Italia merespons tegas ancaman tersebut dengan menyatakan tidak akan menerima "ultimatum atau pemaksaan" dari Madrid. Pemerintah Italia berencana mempertahankan pemeriksaan perbatasan setidaknya hingga 15 Agustus, bertepatan dengan kekhawatiran munculnya gelombang migrasi baru. Namun, Madrid membantah adanya potensi gelombang susulan tersebut dan menilai alasan Italia tidak berdasar karena para migran di Ceuta tidak memiliki akses langsung ke area Schengen.

Ancaman balasan ini turut memperkeruh hubungan antara Perdana Menteri Spanyol Pedro Sanchez dan Perdana Menteri Italia Giorgia Meloni. Penangguhan area bebas paspor Schengen oleh Italia juga mendapat dukungan dari Finlandia dan Denmark, sementara Republik Ceko bahkan mengusulkan penangguhan sementara keanggotaan Spanyol dalam zona Schengen.

Sementara itu, dampak krisis kemanusiaan di Ceuta masih berlanjut. Menteri Pemuda Spanyol, Sira Rego, mengonfirmasi pada Jumat bahwa hampir 1.400 anak di bawah umur masih berada di Ceuta.

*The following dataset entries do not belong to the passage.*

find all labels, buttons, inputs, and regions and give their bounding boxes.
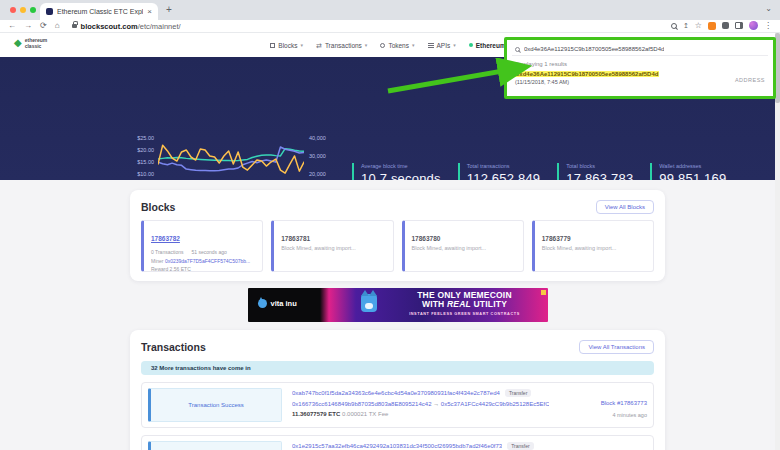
network-dot-icon <box>469 43 473 47</box>
share-icon[interactable]: ↥ <box>683 22 689 30</box>
window-controls[interactable] <box>10 7 36 13</box>
vita-inu-logo-icon <box>258 299 267 308</box>
ad-banner[interactable]: vita inu THE ONLY MEMECOIN WITH REAL UTI… <box>248 288 548 322</box>
block-number: 17863780 <box>412 235 516 242</box>
minimize-window-button[interactable] <box>20 7 26 13</box>
block-status: Block Mined, awaiting import... <box>542 245 646 251</box>
url-domain: blockscout.com <box>81 22 138 31</box>
axis-tick: 40,000 <box>309 135 326 141</box>
nav-transactions[interactable]: ⇄ Transactions ▾ <box>316 42 367 49</box>
etc-logo-icon: ◆ <box>14 38 22 48</box>
transaction-fee: 0.000021 TX Fee <box>342 411 388 417</box>
block-age: 51 seconds ago <box>192 249 227 255</box>
transaction-status-badge: Transaction Success <box>148 388 282 422</box>
stat-label: Total transactions <box>467 163 541 169</box>
transaction-type-tag: Transfer <box>507 442 533 450</box>
miner-address-link[interactable]: 0x0239da7F7D5aF4CFF574C507bb... <box>165 258 250 264</box>
browser-menu-icon[interactable]: ⋮ <box>764 21 772 30</box>
search-result-item[interactable]: 0xd4e36Ae112915C9b18700505ee58988562af5D… <box>515 71 765 85</box>
padlock-icon[interactable] <box>72 24 77 28</box>
axis-tick: $10.00 <box>137 171 154 177</box>
search-input[interactable]: 0xd4e36Ae112915C9b18700505ee58988562af5D… <box>512 43 768 56</box>
browser-url-bar: ← → ⟳ ⌂ blockscout.com/etc/mainnet/ ↥ ☆ … <box>0 20 780 33</box>
axis-tick: 30,000 <box>309 153 326 159</box>
url-path: /etc/mainnet/ <box>138 22 181 31</box>
extensions-icon[interactable] <box>722 22 729 29</box>
coin-icon <box>380 43 385 48</box>
block-number-link[interactable]: 17863782 <box>151 235 180 242</box>
page-body: Blocks View All Blocks 17863782 0 Transa… <box>0 180 780 450</box>
transaction-status-badge <box>148 441 282 450</box>
to-address-link[interactable]: 0x5c37A1FCc4429cC9b9b25128Ec5EfC71f91358… <box>441 401 549 407</box>
stat-label: Average block time <box>361 163 441 169</box>
nav-apis[interactable]: APIs ▾ <box>428 42 456 49</box>
transaction-hash-link[interactable]: 0x1e2915c57aa32efb46ca4292492a103831dc34… <box>292 443 502 449</box>
arrows-icon: ⇄ <box>316 42 322 49</box>
result-timestamp: (11/15/2018, 7:45 AM) <box>515 79 659 85</box>
chart-left-axis: $25.00 $20.00 $15.00 $10.00 <box>128 135 154 177</box>
tab-close-icon[interactable]: × <box>147 8 152 16</box>
nav-tokens-label: Tokens <box>388 42 409 49</box>
new-transactions-notification[interactable]: 32 More transactions have come in <box>141 361 654 375</box>
stat-label: Total blocks <box>566 163 633 169</box>
home-icon[interactable]: ⌂ <box>55 22 60 30</box>
maximize-window-button[interactable] <box>30 7 36 13</box>
ad-choices-icon[interactable] <box>541 290 546 295</box>
sidebar-icon[interactable] <box>735 22 743 29</box>
chart-lines <box>158 135 304 179</box>
logo-line2: classic <box>25 43 42 49</box>
blocks-card: Blocks View All Blocks 17863782 0 Transa… <box>130 190 665 281</box>
blocks-section-title: Blocks <box>141 201 175 213</box>
transaction-age: 4 minutes ago <box>559 412 647 418</box>
ad-brand-name: vita inu <box>271 299 297 308</box>
search-results-count: Displaying 1 results <box>515 61 765 67</box>
back-icon[interactable]: ← <box>8 22 16 30</box>
search-icon[interactable] <box>671 23 677 29</box>
ad-headline-line2: WITH REAL UTILITY <box>386 300 544 309</box>
axis-tick: $20.00 <box>137 147 154 153</box>
profile-avatar[interactable] <box>749 21 758 30</box>
transaction-hash-link[interactable]: 0xab747bc0f1f5da2a34363c6e4e6cbc4d54a0e3… <box>292 390 500 396</box>
search-query-text[interactable]: 0xd4e36Ae112915C9b18700505ee58988562af5D… <box>524 46 664 52</box>
miner-label: Miner <box>151 258 164 264</box>
stat-label: Wallet addresses <box>659 163 726 169</box>
block-card[interactable]: 17863781 Block Mined, awaiting import... <box>271 220 393 272</box>
cube-icon <box>270 43 275 48</box>
forward-icon[interactable]: → <box>24 22 32 30</box>
transaction-row: 0x1e2915c57aa32efb46ca4292492a103831dc34… <box>141 435 654 450</box>
transactions-card: Transactions View All Transactions 32 Mo… <box>130 330 665 450</box>
site-logo[interactable]: ◆ ethereum classic <box>14 37 47 49</box>
nav-transactions-label: Transactions <box>325 42 362 49</box>
from-address-link[interactable]: 0x166736cc6146849b9b87035d803a8E8095214c… <box>292 401 431 407</box>
transaction-type-tag: Transfer <box>505 389 531 397</box>
view-all-transactions-button[interactable]: View All Transactions <box>579 340 654 354</box>
search-results-popover: 0xd4e36Ae112915C9b18700505ee58988562af5D… <box>504 37 776 99</box>
chrome-chevron-down-icon[interactable]: ⌄ <box>765 4 772 13</box>
address-url[interactable]: blockscout.com/etc/mainnet/ <box>81 22 181 31</box>
new-tab-button[interactable]: + <box>166 5 172 15</box>
reload-icon[interactable]: ⟳ <box>40 22 47 30</box>
block-status: Block Mined, awaiting import... <box>412 245 516 251</box>
metamask-extension-icon[interactable] <box>708 22 716 30</box>
chevron-down-icon: ▾ <box>453 42 456 48</box>
chart-right-axis: 40,000 30,000 20,000 <box>309 135 326 177</box>
nav-apis-label: APIs <box>437 42 451 49</box>
dog-mascot-image <box>361 294 377 312</box>
nav-blocks[interactable]: Blocks ▾ <box>270 42 303 49</box>
axis-tick: 20,000 <box>309 171 326 177</box>
close-window-button[interactable] <box>10 7 16 13</box>
nav-tokens[interactable]: Tokens ▾ <box>380 42 414 49</box>
site-favicon <box>46 8 53 15</box>
bookmark-star-icon[interactable]: ☆ <box>695 21 702 30</box>
block-card[interactable]: 17863780 Block Mined, awaiting import... <box>402 220 524 272</box>
view-all-blocks-button[interactable]: View All Blocks <box>596 200 654 214</box>
browser-tab-strip: Ethereum Classic ETC Explorer × + ⌄ <box>0 0 780 20</box>
block-card-latest[interactable]: 17863782 0 Transactions51 seconds ago Mi… <box>141 220 263 272</box>
browser-tab[interactable]: Ethereum Classic ETC Explorer × <box>40 3 158 20</box>
lines-icon <box>428 43 434 48</box>
chevron-down-icon: ▾ <box>365 42 368 48</box>
result-address[interactable]: 0xd4e36Ae112915C9b18700505ee58988562af5D… <box>515 71 659 77</box>
block-card[interactable]: 17863779 Block Mined, awaiting import... <box>532 220 654 272</box>
transaction-row: Transaction Success 0xab747bc0f1f5da2a34… <box>141 382 654 428</box>
block-link[interactable]: Block #17863773 <box>601 400 647 406</box>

"Terjadi situasi di mana sistem sempat terbebani, namun kini mulai dapat dikendalikan. Memang benar ada banyak anak laki-laki dan perempuan, dan prosedurnya memakan waktu," ujar Rego. Ia menambahkan, "Kami ingin memperjelas bahwa kami telah memprioritaskan kasus-kasus yang paling rentan."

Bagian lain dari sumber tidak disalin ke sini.